Podcast Episode 61: The Men’s Room Edition

Intro

This is Episode 61 of the weekly Eyecatching Words podcast, published on the 7th February 2024.

Music

Openings

Hello and welcome to the Eyecatching Words podcast.  This is your weekly aural (spelt with an “au”) magazine with news, features and music from deep in the heart of the UK, as seen by a white privileged 65 year old Brit who tries not to be typical of his demographic.

In addition to a look back at the world over the last the week I will also be talking about the global threat from pigeons, and how a pineapple can accidentally enhance your sex life.

This week’s main feature is a reflection on maleness in an age when gender and attitudes towards it have never been more fluid and, to some extent, have never been more controversial.

So grab your earbuds, your beats, or your Alexa, make some coffee and sit down with me for an offbeat interlude in your busy week.  

Seven Days

This week’s news was dominated by the announcement that King Charles has an unspecified cancer. I say unspecified but the story is that it is not prostate. I can understand why they did that but given that the prognosis is (apparently) very good I am surprised that they are being so coy.  The news cycle is predictable in situations like this with the right wing tabloids trying to sell more papers on the back of the shocking news and the Guardian using it to highlight the length of cancer waiting lists and the fact that his majesty is getting treated straight away whilst most people are not given such treatment.  In fact cancer waiting lists were a news item earlier in the week  even before the news broke from Buck House.
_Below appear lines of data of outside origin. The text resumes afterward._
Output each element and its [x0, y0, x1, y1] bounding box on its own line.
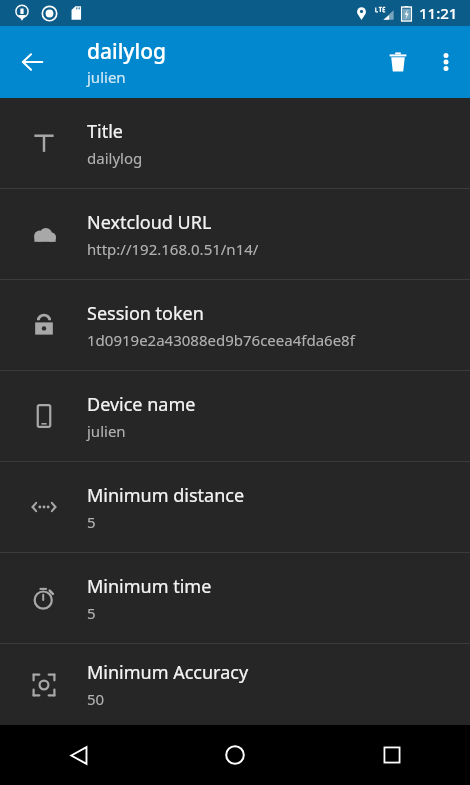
- staticText: Minimum distance: [87, 483, 245, 508]
- staticText: Device name: [87, 392, 196, 417]
- staticText: julien: [87, 421, 126, 441]
- button[interactable]: Minimum time: [0, 553, 470, 643]
- staticText: Nextcloud URL: [87, 210, 212, 235]
- button[interactable]: Nextcloud URL: [0, 189, 470, 279]
- staticText: julien: [87, 67, 126, 87]
- button[interactable]: Device name: [0, 371, 470, 461]
- staticText: 50: [87, 689, 105, 709]
- button[interactable]: Recents: [313, 725, 470, 785]
- staticText: Minimum Accuracy: [87, 660, 249, 685]
- button[interactable]: Minimum distance: [0, 462, 470, 552]
- staticText: Title: [87, 119, 123, 144]
- staticText: http://192.168.0.51/n14/: [87, 239, 259, 259]
- staticText: Minimum time: [87, 574, 212, 599]
- button[interactable]: Back: [0, 725, 156, 785]
- staticText: dailylog: [87, 148, 143, 168]
- staticText: 11:21: [419, 3, 458, 23]
- button[interactable]: Minimum Accuracy: [0, 644, 470, 725]
- button[interactable]: Home: [156, 725, 313, 785]
- staticText: 5: [87, 603, 96, 623]
- staticText: dailylog: [87, 37, 166, 66]
- staticText: 5: [87, 512, 96, 532]
- staticText: Session token: [87, 301, 204, 326]
- button[interactable]: More options: [422, 38, 470, 86]
- staticText: 1d0919e2a43088ed9b76ceea4fda6e8f: [87, 330, 355, 350]
- button[interactable]: Session token: [0, 280, 470, 370]
- button[interactable]: Title: [0, 98, 470, 188]
- button[interactable]: Navigate up: [8, 38, 56, 86]
- button[interactable]: Delete: [374, 38, 422, 86]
This led me to a very interesting discovery which is the existence of the “Data and Forensics team” at Sky News. They provided an excellent analysis  when the King Charles story broke including a description of the pressures the NHS is under and how demand for cancer services has increased in the last fifteen years but also a picture of the deprived populations that fail to seek timely treatment. This is the team’s mission statement (although they don’t call it that):

The Data and Forensics team is a multi-skilled unit dedicated to providing transparent journalism from Sky News. We gather, analyse and visualise data to tell data-driven stories. We combine traditional reporting skills with advanced analysis of satellite images, social media and other open source information. Through multimedia storytelling, we aim to better explain the world while also showing how our journalism is done.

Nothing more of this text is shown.